START Exercise materials

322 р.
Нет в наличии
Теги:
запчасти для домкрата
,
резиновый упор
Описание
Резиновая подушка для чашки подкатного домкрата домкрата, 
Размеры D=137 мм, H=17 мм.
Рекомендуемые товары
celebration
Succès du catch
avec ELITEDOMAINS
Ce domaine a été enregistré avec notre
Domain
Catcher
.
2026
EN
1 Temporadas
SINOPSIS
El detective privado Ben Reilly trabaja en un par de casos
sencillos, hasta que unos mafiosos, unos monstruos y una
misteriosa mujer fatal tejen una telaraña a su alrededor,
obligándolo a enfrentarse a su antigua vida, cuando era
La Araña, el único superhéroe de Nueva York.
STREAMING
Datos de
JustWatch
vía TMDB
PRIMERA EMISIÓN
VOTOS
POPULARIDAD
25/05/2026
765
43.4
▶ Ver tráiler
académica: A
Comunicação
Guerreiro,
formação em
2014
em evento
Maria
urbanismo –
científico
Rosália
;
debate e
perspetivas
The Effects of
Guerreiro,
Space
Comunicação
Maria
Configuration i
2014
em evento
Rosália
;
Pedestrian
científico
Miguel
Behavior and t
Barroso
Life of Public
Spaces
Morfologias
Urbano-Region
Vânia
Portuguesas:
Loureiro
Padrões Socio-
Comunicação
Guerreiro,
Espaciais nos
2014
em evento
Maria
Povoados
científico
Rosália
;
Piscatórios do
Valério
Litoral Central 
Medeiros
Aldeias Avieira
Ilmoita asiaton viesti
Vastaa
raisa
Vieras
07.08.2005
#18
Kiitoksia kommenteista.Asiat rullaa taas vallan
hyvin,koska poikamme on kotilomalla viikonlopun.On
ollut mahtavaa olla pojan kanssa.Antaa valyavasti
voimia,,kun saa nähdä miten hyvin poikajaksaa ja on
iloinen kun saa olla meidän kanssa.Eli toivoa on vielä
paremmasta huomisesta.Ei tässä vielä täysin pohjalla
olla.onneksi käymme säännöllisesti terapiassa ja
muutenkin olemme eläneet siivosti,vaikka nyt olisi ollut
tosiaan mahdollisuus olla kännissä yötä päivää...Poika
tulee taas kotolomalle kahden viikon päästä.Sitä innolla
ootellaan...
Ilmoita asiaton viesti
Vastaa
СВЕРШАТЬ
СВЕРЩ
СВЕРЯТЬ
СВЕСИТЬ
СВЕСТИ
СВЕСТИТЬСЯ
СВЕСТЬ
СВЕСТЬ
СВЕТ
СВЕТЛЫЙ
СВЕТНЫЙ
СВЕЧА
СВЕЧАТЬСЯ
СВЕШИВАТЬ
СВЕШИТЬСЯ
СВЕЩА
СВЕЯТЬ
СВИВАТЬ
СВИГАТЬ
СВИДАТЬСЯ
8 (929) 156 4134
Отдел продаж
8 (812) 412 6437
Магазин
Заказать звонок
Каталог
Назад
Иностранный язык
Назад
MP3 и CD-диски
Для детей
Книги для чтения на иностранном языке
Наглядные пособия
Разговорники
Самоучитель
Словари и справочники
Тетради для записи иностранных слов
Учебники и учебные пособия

END Exercise materials

• _Goal of the exercise_: Your answer must be the complete listing, repeated exactly.

• _Task output_:
322 р.
Нет в наличии
Теги:
запчасти для домкрата
,
резиновый упор
Описание
Резиновая подушка для чашки подкатного домкрата домкрата, 
Размеры D=137 мм, H=17 мм.
Рекомендуемые товары
celebration
Succès du catch
avec ELITEDOMAINS
Ce domaine a été enregistré avec notre
Domain
Catcher
.
2026
EN
1 Temporadas
SINOPSIS
El detective privado Ben Reilly trabaja en un par de casos
sencillos, hasta que unos mafiosos, unos monstruos y una
misteriosa mujer fatal tejen una telaraña a su alrededor,
obligándolo a enfrentarse a su antigua vida, cuando era
La Araña, el único superhéroe de Nueva York.
STREAMING
Datos de
JustWatch
vía TMDB
PRIMERA EMISIÓN
VOTOS
POPULARIDAD
25/05/2026
765
43.4
▶ Ver tráiler
académica: A
Comunicação
Guerreiro,
formação em
2014
em evento
Maria
urbanismo –
científico
Rosália
;
debate e
perspetivas
The Effects of
Guerreiro,
Space
Comunicação
Maria
Configuration i
2014
em evento
Rosália
;
Pedestrian
científico
Miguel
Behavior and t
Barroso
Life of Public
Spaces
Morfologias
Urbano-Region
Vânia
Portuguesas:
Loureiro
Padrões Socio-
Comunicação
Guerreiro,
Espaciais nos
2014
em evento
Maria
Povoados
científico
Rosália
;
Piscatórios do
Valério
Litoral Central 
Medeiros
Aldeias Avieira
Ilmoita asiaton viesti
Vastaa
raisa
Vieras
07.08.2005
#18
Kiitoksia kommenteista.Asiat rullaa taas vallan
hyvin,koska poikamme on kotilomalla viikonlopun.On
ollut mahtavaa olla pojan kanssa.Antaa valyavasti
voimia,,kun saa nähdä miten hyvin poikajaksaa ja on
iloinen kun saa olla meidän kanssa.Eli toivoa on vielä
paremmasta huomisesta.Ei tässä vielä täysin pohjalla
olla.onneksi käymme säännöllisesti terapiassa ja
muutenkin olemme eläneet siivosti,vaikka nyt olisi ollut
tosiaan mahdollisuus olla kännissä yötä päivää...Poika
tulee taas kotolomalle kahden viikon päästä.Sitä innolla
ootellaan...
Ilmoita asiaton viesti
Vastaa
СВЕРШАТЬ
СВЕРЩ
СВЕРЯТЬ
СВЕСИТЬ
СВЕСТИ
СВЕСТИТЬСЯ
СВЕСТЬ
СВЕСТЬ
СВЕТ
СВЕТЛЫЙ
СВЕТНЫЙ
СВЕЧА
СВЕЧАТЬСЯ
СВЕШИВАТЬ
СВЕШИТЬСЯ
СВЕЩА
СВЕЯТЬ
СВИВАТЬ
СВИГАТЬ
СВИДАТЬСЯ
8 (929) 156 4134
Отдел продаж
8 (812) 412 6437
Магазин
Заказать звонок
Каталог
Назад
Иностранный язык
Назад
MP3 и CD-диски
Для детей
Книги для чтения на иностранном языке
Наглядные пособия
Разговорники
Самоучитель
Словари и справочники
Тетради для записи иностранных слов
Учебники и учебные пособия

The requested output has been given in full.